The north western coasts of Anatolia were inhabited by Greeks of the Achaean/Mycenaean culture from the 20th century BC, related to the Greeks of south eastern Europe and the Aegean.
Beginning with the Bronze Age collapse at the end of the 2nd millennium BC, the west coast of Anatolia was settled by Ionian Greeks, usurping the area of the related but earlier Mycenaean Greeks. Over several centuries, numerous Ancient Greek city-states were established on the coasts of Anatolia. Greeks started Western philosophy on the western coast of Anatolia (Pre-Socratic philosophy).
Hurrian kingdoms, such as Nairi and the powerful state of Urartu arose in northeastern Anatolia from the 10th century BC, before eventually falling to the Assyrians. During the same period the Georgian states of Colchis and Tabal arose around the Black Sea and central Anatolia respectively.
From the late 8th century BC, a new wave of Indo-European-speaking raiders entered northern and northeast Anatolia: the Cimmerians and Scythians.
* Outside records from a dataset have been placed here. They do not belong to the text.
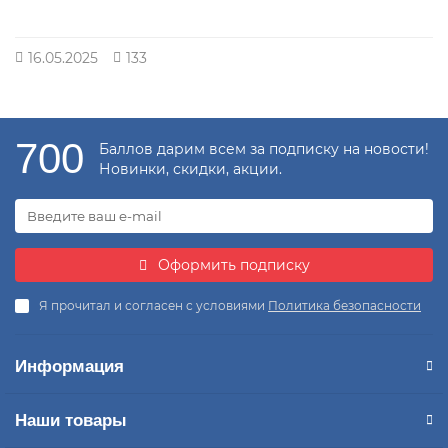
16.05.2025
133
700
Баллов дарим всем за подписку на новости!
Новинки, скидки, акции.
Оформить подписку
Я прочитал и согласен с условиями
Политика безопасности
Информация
Наши товары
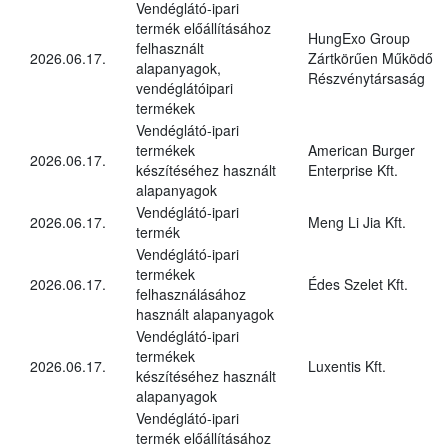
Vendéglátó-ipari
termék előállításához
HungExo Group
felhasznált
2026.06.17.
Zártkörűen Működő
alapanyagok,
Részvénytársaság
vendéglátóipari
termékek
Vendéglátó-ipari
termékek
American Burger
2026.06.17.
készítéséhez használt
Enterprise Kft.
alapanyagok
Vendéglátó-ipari
2026.06.17.
Meng Li Jia Kft.
termék
Vendéglátó-ipari
termékek
2026.06.17.
Édes Szelet Kft.
felhasználásához
használt alapanyagok
Vendéglátó-ipari
termékek
2026.06.17.
Luxentis Kft.
készítéséhez használt
alapanyagok
Vendéglátó-ipari
termék előállításához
The Cimmerians overran Phrygia and the Scythians threatened to do the same to Urartu and Lydia, before both were finally checked by the Assyrians.
From the 10th to late 7th centuries BC, much of Anatolia (particularly the east, central, southwestern and southeastern regions) fell to the Neo Assyrian Empire, including all of the Neo-Hittite and Syro-Hittite states, Phrygia, Urartu, Nairi, Tabal, Cilicia, Commagene, Caria, Lydia, the Cimmerians and Scythians and swathes of Cappadocia.
The Assyrian empire collapsed due to a bitter series of civil wars followed by a combined attack by Medes, Persians, Scythians and their own Babylonian relations. The last Assyrian city to fall was Harran in southeast Anatolia. This city was the birthplace of the last king of Babylon, the Assyrian Nabonidus and his son and regent Belshazzar. Much of the region then fell to the short-lived Iran-based Median Empire, with the Babylonians and Scythians briefly appropriating some territory.